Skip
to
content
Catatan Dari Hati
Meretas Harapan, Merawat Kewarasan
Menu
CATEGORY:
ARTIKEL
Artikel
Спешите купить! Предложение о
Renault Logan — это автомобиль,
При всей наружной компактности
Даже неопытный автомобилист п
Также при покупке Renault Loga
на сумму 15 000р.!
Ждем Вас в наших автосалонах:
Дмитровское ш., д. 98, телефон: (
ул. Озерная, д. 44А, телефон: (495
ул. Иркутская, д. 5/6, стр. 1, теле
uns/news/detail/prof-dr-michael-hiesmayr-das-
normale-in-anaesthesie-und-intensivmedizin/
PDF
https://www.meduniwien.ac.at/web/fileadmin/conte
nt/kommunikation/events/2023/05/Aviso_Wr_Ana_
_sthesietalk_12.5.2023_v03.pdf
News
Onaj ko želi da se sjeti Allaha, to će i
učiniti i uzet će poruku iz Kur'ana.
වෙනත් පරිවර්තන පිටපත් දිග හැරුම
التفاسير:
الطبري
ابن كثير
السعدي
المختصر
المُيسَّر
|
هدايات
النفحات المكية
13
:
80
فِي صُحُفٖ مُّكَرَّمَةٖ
────────────────────────────────────────
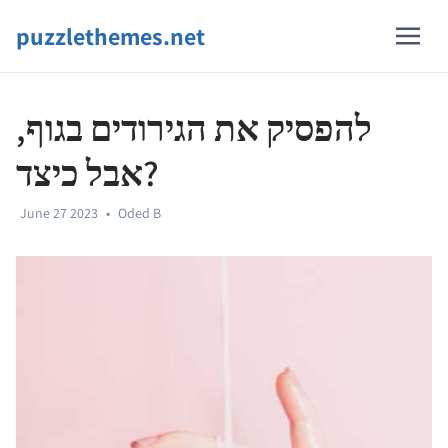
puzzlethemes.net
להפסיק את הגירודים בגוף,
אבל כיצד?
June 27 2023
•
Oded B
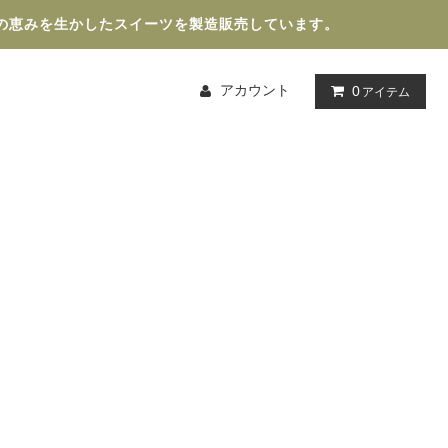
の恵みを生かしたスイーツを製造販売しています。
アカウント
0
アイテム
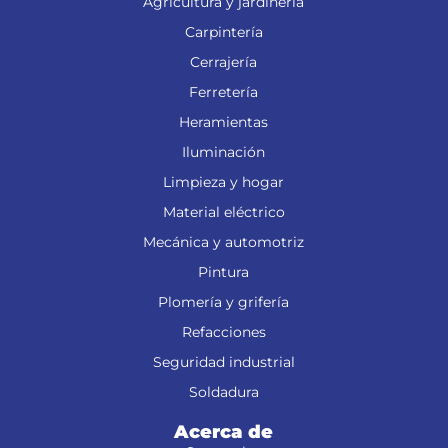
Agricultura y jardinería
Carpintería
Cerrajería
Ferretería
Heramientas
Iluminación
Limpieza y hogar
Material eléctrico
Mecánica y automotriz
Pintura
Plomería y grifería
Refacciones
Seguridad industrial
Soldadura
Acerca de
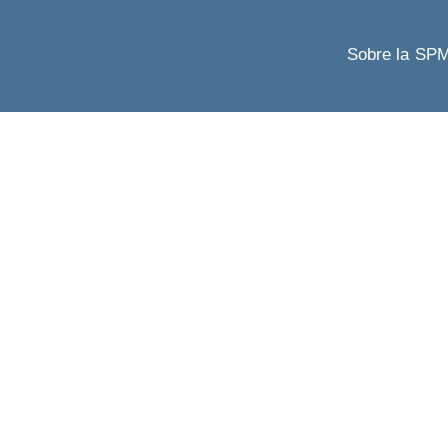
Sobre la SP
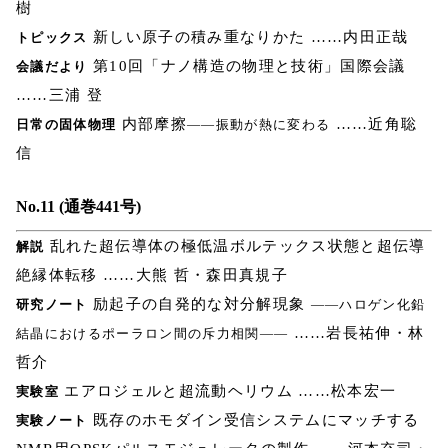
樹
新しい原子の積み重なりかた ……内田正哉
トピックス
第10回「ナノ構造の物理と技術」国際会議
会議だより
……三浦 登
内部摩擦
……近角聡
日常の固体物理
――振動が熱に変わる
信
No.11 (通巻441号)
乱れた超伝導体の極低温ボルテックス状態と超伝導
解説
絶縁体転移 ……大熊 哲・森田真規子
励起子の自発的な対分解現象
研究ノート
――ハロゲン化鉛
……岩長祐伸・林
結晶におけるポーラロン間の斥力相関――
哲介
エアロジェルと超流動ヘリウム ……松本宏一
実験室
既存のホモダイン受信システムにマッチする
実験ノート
────────────────────────────────────────
**TASK DESCRIPTION:** Check the records above and copy each line that has the string "Renault".

**TASK SOLUTION:**
Renault Logan — это автомобиль,
Также при покупке Renault Loga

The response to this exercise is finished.